* [Task details]: Please write out the lines of the data exactly, beginning with the first and ending with the line containing "Fiskeforarbejdningsfabrik"; leave the pictures behind.

.....

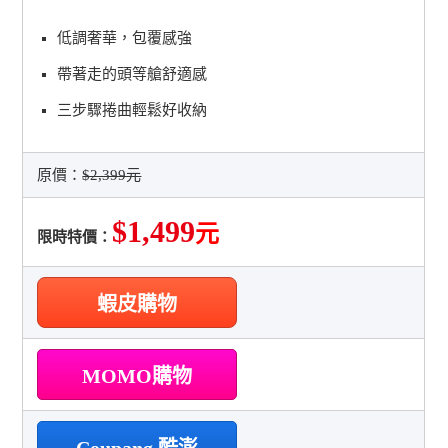
低調奢華，包覆感強
帶著走的頭等艙舒適感
三步驟捲曲輕鬆好收納
原價：
$2,399元
$1,499
元
限時特價：
蝦皮購物
MOMO購物
Coupang 酷澎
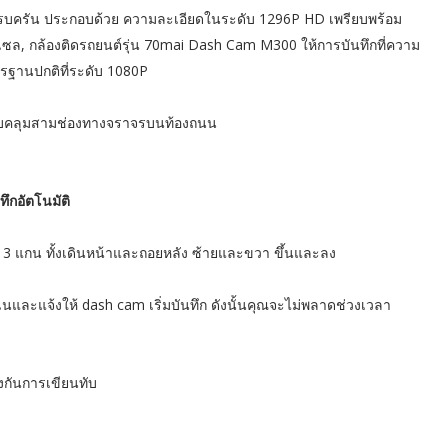
ครบครัน ประกอบด้วย ความละเอียดในระดับ 1296P HD เพรียบพร้อม
เซล, กล้องติดรถยนต์รุ่น 70mai Dash Cam M300 ให้การบันทึกที่ความ
รฐานปกติที่ระดับ 1080P
รอบคลุมสามช่องทางจราจรบนท้องถนน
ึกอัตโนมัติ
 3 แกน ทั้งเดินหน้าและถอยหลัง ซ้ายและขวา ขึ้นและลง
ฉินและแจ้งให้ dash cam เริ่มบันทึก ดังนั้นคุณจะไม่พลาดช่วงเวลา
องกันการเขียนทับ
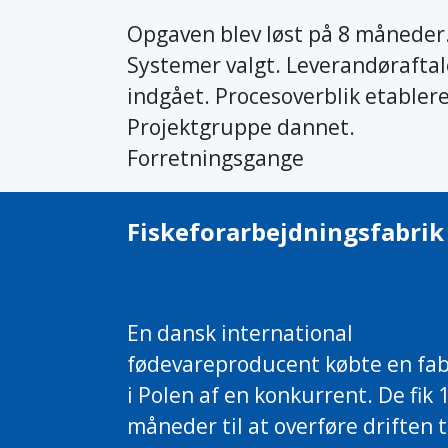
Opgaven blev løst på 8 måneder
Systemer valgt. Leverandøraftal
indgået. Procesoverblik etablere
Projektgruppe dannet.
Forretningsgange
Fiskeforarbejdningsfabrik
En dansk international
fødevareproducent købte en fab
i Polen af ​​en konkurrent. De fik 
måneder til at overføre driften t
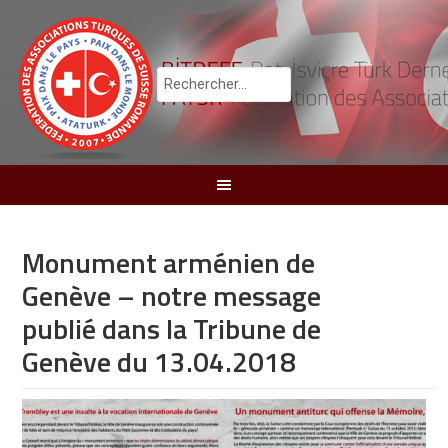
Monument arménien de
Genève – notre message
publié dans la Tribune de
Genève du 13.04.2018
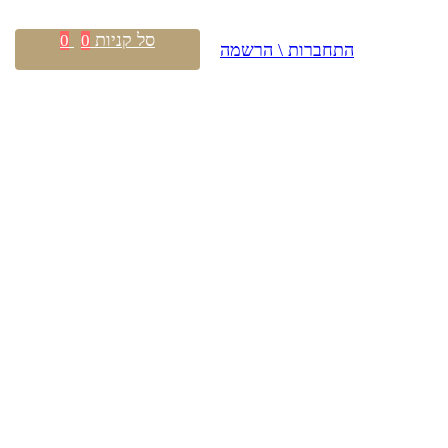
סל קניות
0
0
התחברות \ הרשמה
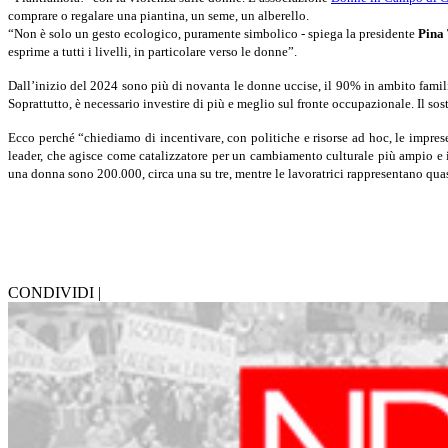
comprare o regalare una piantina, un seme, un alberello.
“Non è solo un gesto ecologico, puramente simbolico - spiega la presidente
Pina
esprime a tutti i livelli, in particolare verso le donne”.
Dall’inizio del 2024 sono più di novanta le donne uccise, il 90% in ambito famil
Soprattutto, è necessario investire di più e meglio sul fronte occupazionale. Il so
Ecco perché “chiediamo di incentivare, con politiche e risorse ad hoc, le impr
leader, che agisce come catalizzatore per un cambiamento culturale più ampio e in
una donna sono 200.000, circa una su tre, mentre le lavoratrici rappresentano qua
CONDIVIDI |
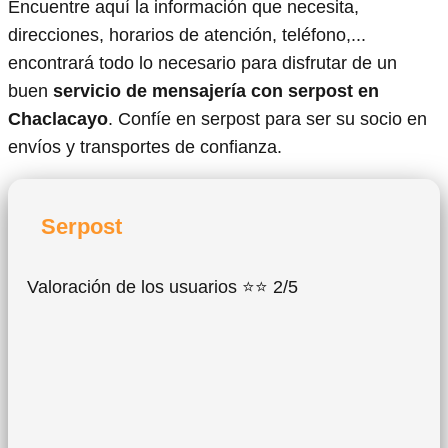
Encuentre aquí la información que necesita,
direcciones, horarios de atención, teléfono,...
encontrará todo lo necesario para disfrutar de un
buen
servicio de mensajería con serpost en
Chaclacayo
. Confíe en serpost para ser su socio en
envíos y transportes de confianza.
Serpost
Valoración de los usuarios ⭐⭐ 2/5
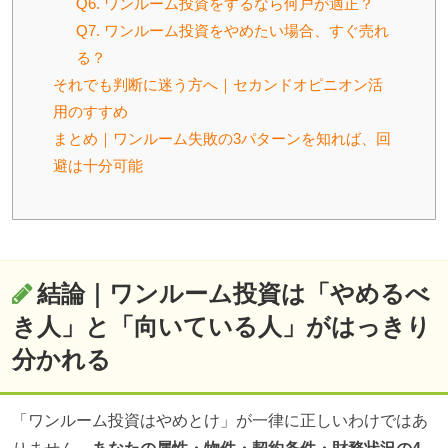
Q6. ワンルーム投資をするなら何戸が適正？
Q7. ワンルーム投資をやめたい場合、すぐ売れ
る？
それでも判断に迷う方へ｜セカンドオピニオン活
用のすすめ
まとめ｜ワンルーム失敗の3パターンを知れば、回
避は十分可能
結論｜ワンルーム投資は「やめるべ
き人」と「向いている人」がはっきり
分かれる
「ワンルーム投資はやめとけ」が一律に正しいわけではあ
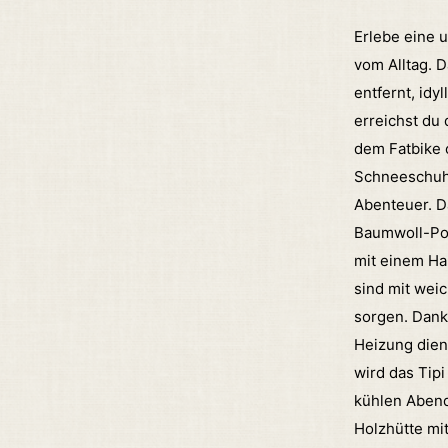
Erlebe eine 
vom Alltag. D
entfernt, idy
erreichst du
dem Fatbike
Schneeschuh
Abenteuer.
D
Baumwoll-Pol
mit einem Ha
sind mit wei
sorgen. Dank 
Heizung dien
wird das Tip
kühlen Aben
Holzhütte mi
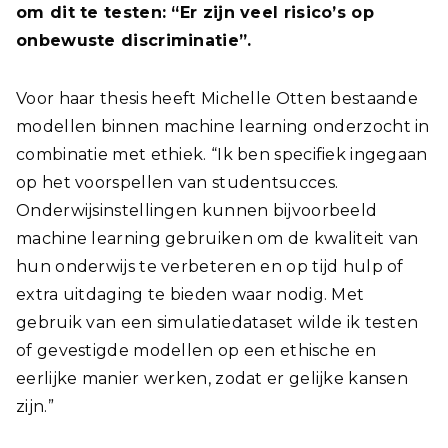
om dit te testen: “Er zijn veel risico’s op
onbewuste discriminatie”.
Voor haar thesis heeft Michelle Otten bestaande
modellen binnen machine learning onderzocht in
combinatie met ethiek. “Ik ben specifiek ingegaan
op het voorspellen van studentsucces.
Onderwijsinstellingen kunnen bijvoorbeeld
machine learning gebruiken om de kwaliteit van
hun onderwijs te verbeteren en op tijd hulp of
extra uitdaging te bieden waar nodig. Met
gebruik van een simulatiedataset wilde ik testen
of gevestigde modellen op een ethische en
eerlijke manier werken, zodat er gelijke kansen
zijn.”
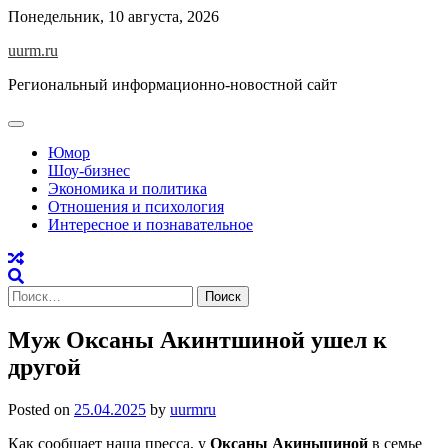
Skip
Понедельник, 10 августа, 2026
to
uurm.ru
content
Региональный информационно-новостной сайт
Юмор
Шоу-бизнес
Экономика и политика
Отношения и психология
Интересное и познавательное
Найти:
Муж Оксаны Акинтшиной ушел к
другой
Posted on
25.04.2025
by
uurmru
Как сообщает наша пресса, у
Оксаны Акиньшиной
в семье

.....

* [The answer]:
低調奢華，包覆感強
帶著走的頭等艙舒適感
三步驟捲曲輕鬆好收納
原價：
$2,399元
$1,499
元
限時特價：
蝦皮購物
MOMO購物
Coupang 酷澎
ครบครัน ประกอบด้วย ความละเอียดในระดับ 1296P HD เพรียบพร้อม
เซล, กล้องติดรถยนต์รุ่น 70mai Dash Cam M300 ให้การบันทึกที่ความ
รฐานปกติที่ระดับ 1080P
รอบคลุมสามช่องทางจราจรบนท้องถนน
ึกอัตโนมัติ
 3 แกน ทั้งเดินหน้าและถอยหลัง ซ้ายและขวา ขึ้นและลง
ฉินและแจ้งให้ dash cam เริ่มบันทึก ดังนั้นคุณจะไม่พลาดช่วงเวลา
องกันการเขียนทับ
Opgaven blev løst på 8 måneder
Systemer valgt. Leverandøraftal
indgået. Procesoverblik etablere
Projektgruppe dannet.
Forretningsgange
Fiskeforarbejdningsfabrik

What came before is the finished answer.